In Madhumati (1958), his lover dies and returns as a ghost. And in the film he is best remembered for, Mughal-e-Azam (1960), he played Prince Salim, son of the Mughal emperor Akbar, whose love for a court dancing girl, Anarkali, leads to war between father and son. One of Bollywood’s highest-grossing movies, it was fully colourised and re-released in 2004.
Immersing himself in his characters, Kumar learned to play the sitar to do justice to a classical song in the film Kohinoor (1960), and stayed up all night when Devdas was being shot so that he would be ready to portray his exhausted, unshaven character the next day. For the filmmaker Satyajit Ray, Kumar was “the ultimate method actor”. Indeed, so rigorous was this immersive method that he fell into depression after portraying a series of tragic characters and was advised by a psychologist to take on fewer such roles. He did, however, appear in some light-hearted movies, such as Azaad (1955), which showcased his spontaneity and versatility.
By Bollywood standards, Kumar was not prolific, acting in only 60 or so films over the course of half a century. Yet he influenced successive generations of Bollywood actors. Both Amitabh Bachchan and Shah Rukh Khan, superstars of the decades that followed, acknowledged Kumar’s impact on them, with Khan acting in various remakes of Dilip Kumar hits, including Devdas.
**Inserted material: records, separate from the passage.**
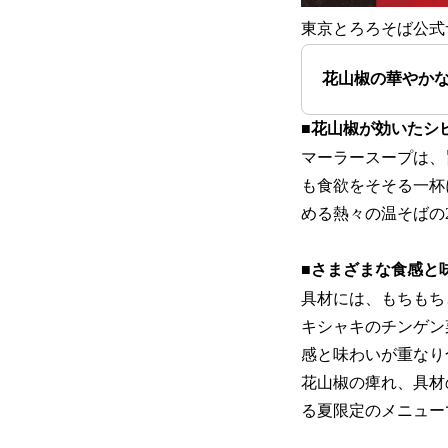
東京とろろそば公式
花山椒の華やか
■花山椒が効いたシ
マーラースープは、
も食欲をそそる一杯
める熱々の温そばの
■さまざまな食感と
具材には、もちもち
キシャキのチンゲン
感と味わいが重なり
花山椒の痺れ、具材
る夏限定のメニュー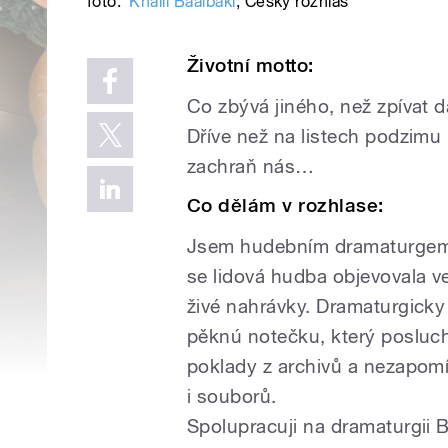
foto:
Khalil Baalbaki
,
Český rozhlas
Životní motto:
Co zbývá jiného, než zpívat dá
Dříve než na listech podzimu p
zachraň nás…
Co dělám v rozhlase:
Jsem hudebním dramaturgem fo
se lidová hudba objevovala ve
živé nahrávky. Dramaturgicky
pěknú notečku, který posluc
poklady z archivů a nezapomín
i souborů.
Spolupracuji na dramaturgii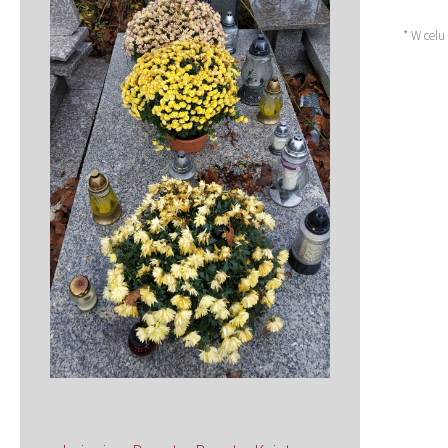
* W celu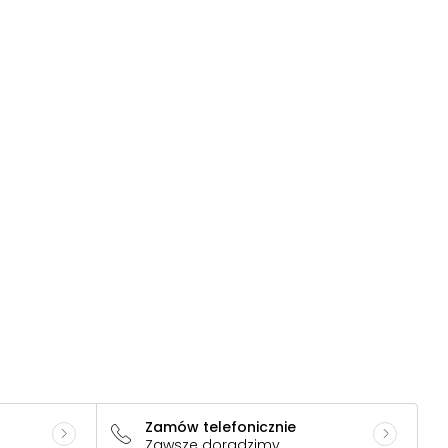
Zamów telefonicznie
Zawsze doradzimy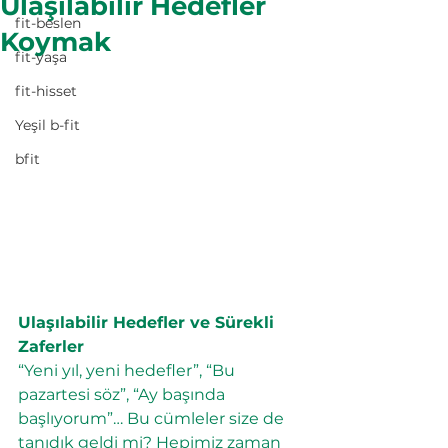
Ulaşılabilir Hedefler
fit-beslen
Koymak
fit-yaşa
fit-hisset
Yeşil b-fit
bfit
Ulaşılabilir Hedefler ve Sürekli 
Zaferler
“Yeni yıl, yeni hedefler”, “Bu 
pazartesi söz”, “Ay başında 
başlıyorum”… Bu cümleler size de 
tanıdık geldi mi? Hepimiz zaman 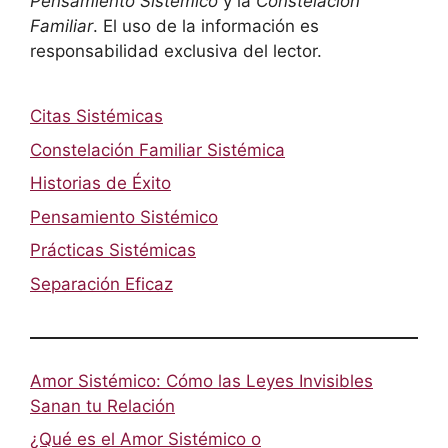
Pensamiento Sistémico
y la
Constelación
Familiar
. El uso de la información es
responsabilidad exclusiva del lector.
Citas Sistémicas
Constelación Familiar Sistémica
Historias de Éxito
Pensamiento Sistémico
Prácticas Sistémicas
Separación Eficaz
Amor Sistémico: Cómo las Leyes Invisibles
Sanan tu Relación
¿Qué es el Amor Sistémico o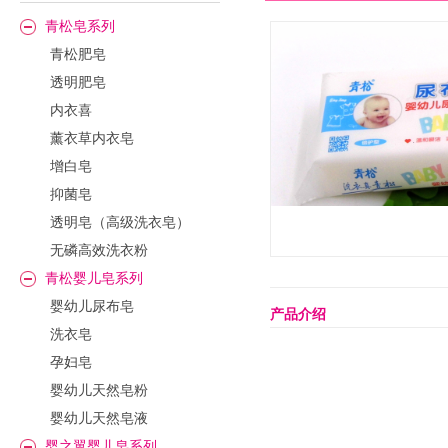
青松皂系列
青松肥皂
透明肥皂
内衣喜
薰衣草内衣皂
增白皂
抑菌皂
透明皂（高级洗衣皂）
无磷高效洗衣粉
青松婴儿皂系列
婴幼儿尿布皂
产品介绍
洗衣皂
孕妇皂
婴幼儿天然皂粉
婴幼儿天然皂液
婴之翼婴儿皂系列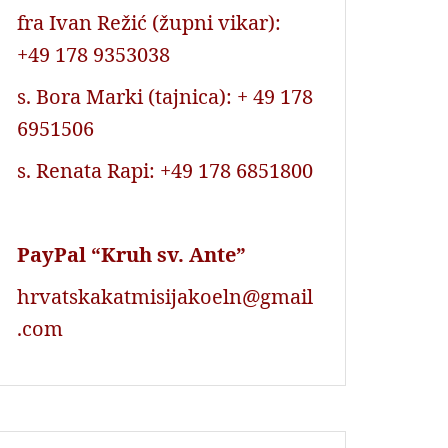
fra Ivan Režić (župni vikar):
+49 178 9353038
s. Bora Marki (tajnica): + 49 178
6951506
s. Renata Rapi: +49 178 6851800
PayPal “Kruh sv. Ante”
hrvatskakatmisijakoeln@gmail
.com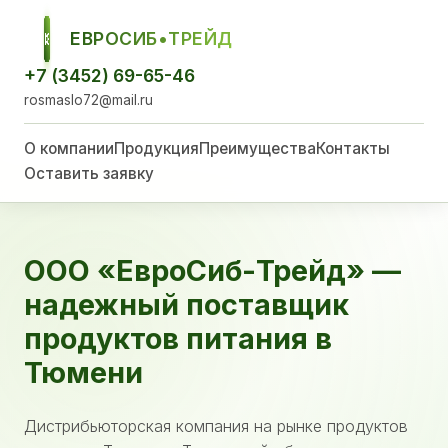
ЕВРОСИБ•ТРЕЙД
ЕСТ
+7 (3452) 69-65-46
rosmaslo72@mail.ru
О компании
Продукция
Преимущества
Контакты
Оставить заявку
ООО «ЕвроСиб-Трейд» —
надежный поставщик
продуктов питания в
Тюмени
Дистрибьюторская компания на рынке продуктов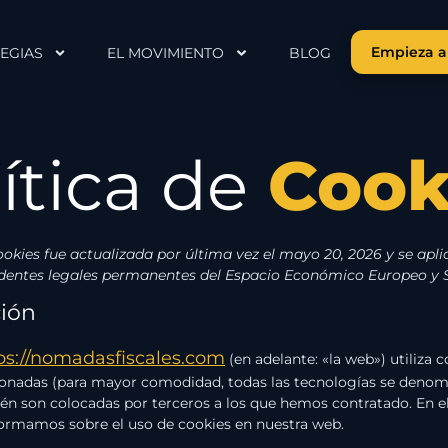
Empieza a
EGIAS
EL MOVIMIENTO
BLOG
ítica de
Cook
ookies fue actualizada por última vez el mayo 20, 2026 y se apli
identes legales permanentes del Espacio Económico Europeo y S
ción
ps://nomadasfiscales.com
(en adelante: «la web») utiliza c
ionadas (para mayor comodidad, todas las tecnologías se denom
én son colocadas por terceros a los que hemos contratado. En el
ormamos sobre el uso de cookies en nuestra web.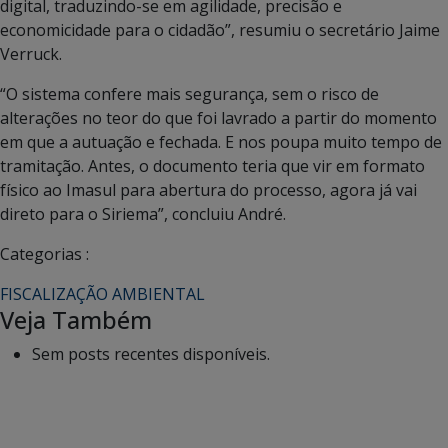
digital, traduzindo-se em agilidade, precisão e
economicidade para o cidadão”, resumiu o secretário Jaime
Verruck.
“O sistema confere mais segurança, sem o risco de
alterações no teor do que foi lavrado a partir do momento
em que a autuação e fechada. E nos poupa muito tempo de
tramitação. Antes, o documento teria que vir em formato
físico ao Imasul para abertura do processo, agora já vai
direto para o Siriema”, concluiu André.
Categorias :
FISCALIZAÇÃO AMBIENTAL
Veja Também
Sem posts recentes disponíveis.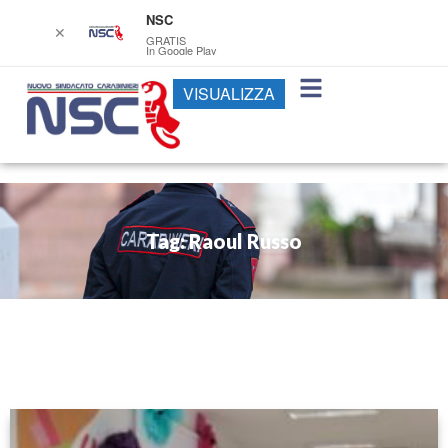
NSC
✕
GRATIS
In Google Play
VISUALIZZA
Tag: Raoul Russo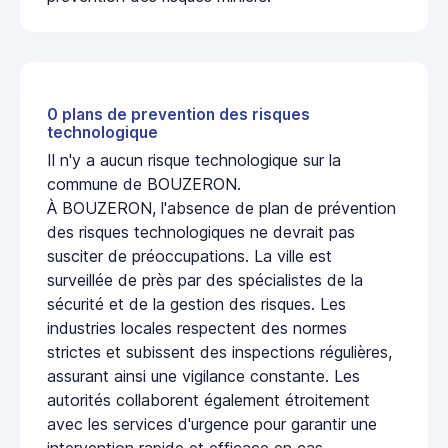
0 plans de prevention des risques
technologique
Il n'y a aucun risque technologique sur la
commune de BOUZERON.
À BOUZERON, l'absence de plan de prévention
des risques technologiques ne devrait pas
susciter de préoccupations. La ville est
surveillée de près par des spécialistes de la
sécurité et de la gestion des risques. Les
industries locales respectent des normes
strictes et subissent des inspections régulières,
assurant ainsi une vigilance constante. Les
autorités collaborent également étroitement
avec les services d'urgence pour garantir une
intervention rapide et efficace en cas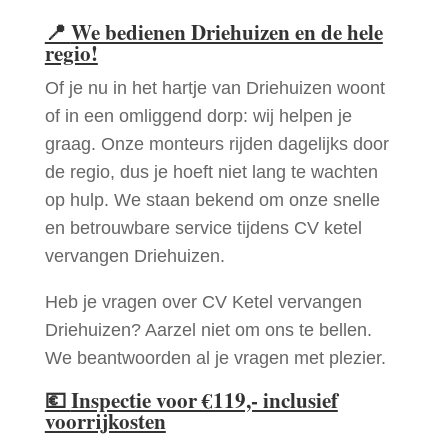
📍
We bedienen Driehuizen en de hele
regio!
Of je nu in het hartje van Driehuizen woont
of in een omliggend dorp: wij helpen je
graag. Onze monteurs rijden dagelijks door
de regio, dus je hoeft niet lang te wachten
op hulp. We staan bekend om onze snelle
en betrouwbare service tijdens CV ketel
vervangen Driehuizen.
Heb je vragen over CV Ketel vervangen
Driehuizen? Aarzel niet om ons te bellen.
We beantwoorden al je vragen met plezier.
💶
Inspectie voor €119,- inclusief
voorrijkosten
Born in Peshawar (now in Pakistan), Muhammad Yusuf Khan, as Dilip was originally named, was one of 12 children of Lala Ghulam Sarwar, an orchard-owning fruit merchant, and his wife, Ayesha Begum. The family lived in the city’s Qissa Khwani bazaar (market of the storytellers) area, and as a boy Khan was among those who gathered to hear the local storyteller. Later in life he would say that it was there that he learned the art of the story.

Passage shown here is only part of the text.